Went to a Ruby Wedding celebration last evening. Fort years married. I was the groom’s best man on the day. I wore a Pierre Cardin suit, complete with waistcoat. It was the suits first big occasion and the first and only time I have been called upon to carry out best man duties. I remember very little about it. Can’t recall making a speech, but remember that I had to thank the bridesmaids and read out the telegrams. Don’t recollect doing either, but trust that I did both. I have hazy memories of keeping the youngest bridesmaid entertained at the reception. A four-year-old can get the jitters at a long drawn-out wedding reception: too much having to sit still and listen to grown-ups drone on in between courses of food that, as a child, you don’t like, washed down with drinks you can’t have.
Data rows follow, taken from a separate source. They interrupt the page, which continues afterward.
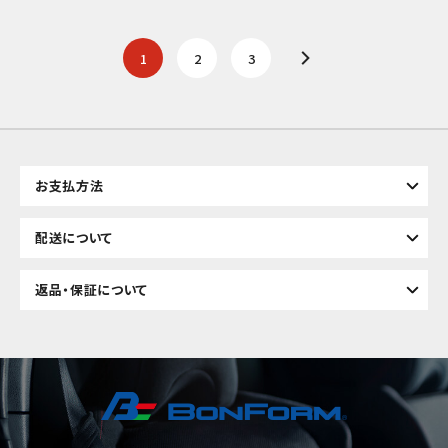
1
2
3
お支払方法
配送について
返品・保証について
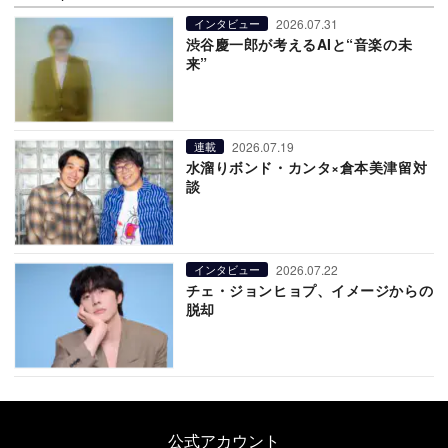
2026.07.31
インタビュー
渋谷慶一郎が考えるAIと“音楽の未
来”
2026.07.19
連載
水溜りボンド・カンタ×倉本美津留対
談
2026.07.22
インタビュー
チェ・ジョンヒョプ、イメージからの
脱却
公式アカウント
She was there yesterday, my little mate, forty-four now and making the most of the food she liked and the drinks she could have, slipping out frequently to the front garden along with the other ex-bridesmaid to ‘check on the cars’, fags and lighter in hand.
The other guests comprised of those I didn’t know, some, with prompting, that I did and those that knew me but who I had totally forgotten, leaving me trying desperately to superimpose a twenty-year-old face onto that of a sixty year old whose name had faded into oblivion. But no one appeared to take offence and some went on to recount events that fanned a faint glimmer of recall in the back of my mind but from which they had been completely erased. A little disturbing this. Hopefully not a precursor of things to come, causing me to bring to mind the words of an elderly relative now resident in a care home – ‘I don’t know who you are, who I am, or where I am’. Sadly a fate all-too-familiar in a world where longevity is increasing but not necessarily with all faculties remaining intact.
Pushing such sombre thoughts aside, I had a good time and was able to join two old friends in a raised glass to their time together and judging from the lives recounted in conversations by others attending, forty happy years with the same partner being a reason for true celebration. And I’ve still got that suit. When I mentioned it to the bride, a tailor (recently retired) by trade, she kindly offered to let it out for me should I be tempted to relive my youth. A kind thought, but probably best left in the wardrobe as a fond, but slightly moth-damaged reminder.